About a decade ago, Stefan Sagmeister, one of the most celebrated and influential designers of our time, began keeping a running list of life-learnings in his diary. Eventually, he translated these private thoughts into a series of typographic artworks and public installations at the intersection of the personal and the philosophical, creating a new genre of metaphoric lettering, which ended up among the 100 ideas that changed graphic design and which he collected in a gorgeous artifact of a book in 2006.

A new updated edition of Things I Have Learned in My Life So Far (public library) published by Abrams capitalizes on the “so far” portion of the premise by complementing all of Sagmeister’s original learnings with 48 additional pages exploring new ones that touch on everything from obsession to confidence to love, contextualized by a triumvirate of great minds: Design critic extraordinaire Steven Heller, psychologist Daniel Nettle, and Guggenheim curator Nancy Spector.

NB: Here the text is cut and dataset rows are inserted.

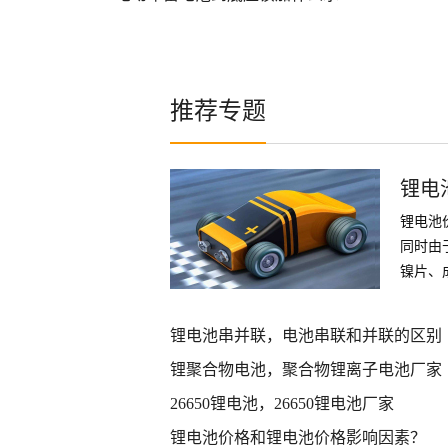
推荐专题
锂电
锂电池
同时由
镍片、
件
锂电池串并联，电池串联和并联的区别
锂聚合物电池，聚合物锂离子电池厂家
26650锂电池，26650锂电池厂家
锂电池价格和锂电池价格影响因素？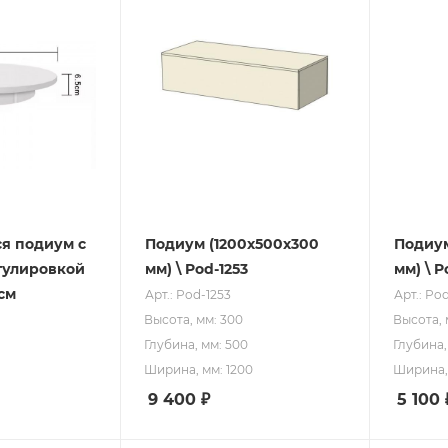
я подиум с
Подиум (1200х500х300
Подиу
гулировкой
мм) \ Pod-1253
мм) \ 
 см
Арт.: Pod-1253
Арт.: Po
Высота, мм: 300
Высота, 
Глубина, мм: 500
Глубина,
Ширина, мм: 1200
Ширина,
9 400
₽
5 100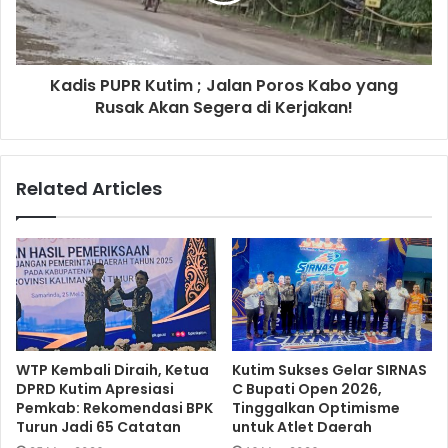
Kadis PUPR Kutim ; Jalan Poros Kabo yang
Rusak Akan Segera di Kerjakan!
Related Articles
WTP Kembali Diraih, Ketua
Kutim Sukses Gelar SIRNAS
DPRD Kutim Apresiasi
C Bupati Open 2026,
Pemkab: Rekomendasi BPK
Tinggalkan Optimisme
Turun Jadi 65 Catatan
untuk Atlet Daerah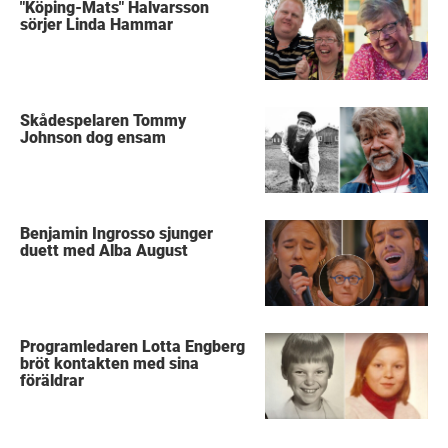
"Köping-Mats" Halvarsson
sörjer Linda Hammar
Skådespelaren Tommy
Johnson dog ensam
Benjamin Ingrosso sjunger
duett med Alba August
Programledaren Lotta Engberg
bröt kontakten med sina
föräldrar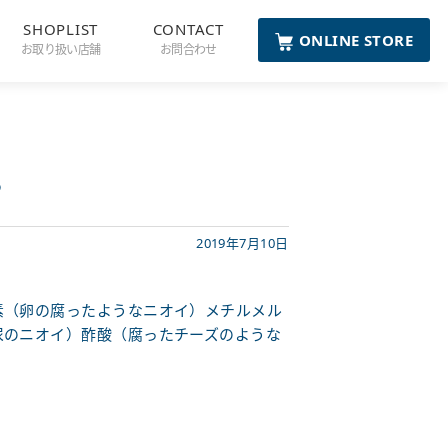
SHOPLIST
CONTACT
ONLINE STORE
お取り扱い店舗
お問合わせ
？
2019年7月10日
素（卵の腐ったようなニオイ）メチルメル
尿のニオイ）酢酸（腐ったチーズのような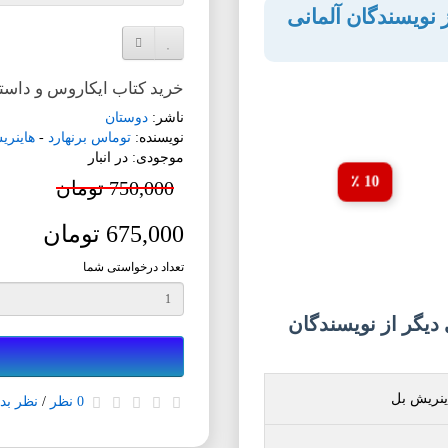
 نویسندگان آلمانی
افزودن به لیست دلخواه
مقایسه این محصول
خرید کتاب ایکاروس و داستا
ناشر:
دوستان
نویسنده:
توماس برنهارد
-
هاینری
موجودی: در انبار
10 ٪
750,000 تومان
675,000 تومان
تعداد درخواستی شما
یگر از نویسندگان
ینریش بل
0 نظر
/
نظر بده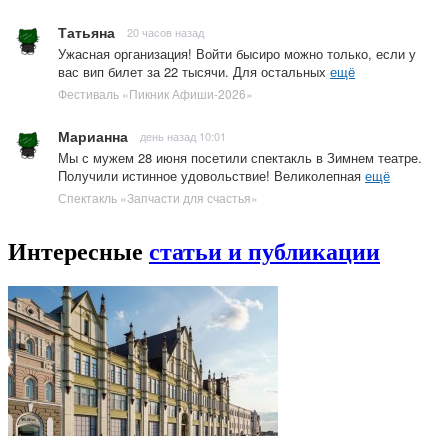
Татьяна
20 часов назад
Ужасная организация! Войти бысиро можно только, если у
вас вип билет за 22 тысячи. Для остальных
ещё
Фестиваль «Пикник Афиши-2026»
Марианна
день назад 10:01
Мы с мужем 28 июня посетили спектакль в Зимнем театре.
Получили истинное удовольствие! Великолепная
ещё
Спектакль «Запчасти для счастья»
Интересные
статьи и публикации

What makes Sagmeister’s maxims so beautiful and so moving is that, rather than mindless aphorisms dispensed as vacant cultural currency, they are the lived and living truths of a man who approaches his life with equal parts humor and humility, vigor and vulnerability.

One explores our shared propensity to worry (especially about sensitive subjects like money) and the immutable human desire to, as Italo Calvino memorably put it, lower our “worryability.” Sagmeister writes:

I used to lie awake at night brooding over problems that came up during the day. It kept me from sleeping, it was not enjoyable, and most importantly, I never arrived at a solution for anything — a remarkably effective way to be miserable.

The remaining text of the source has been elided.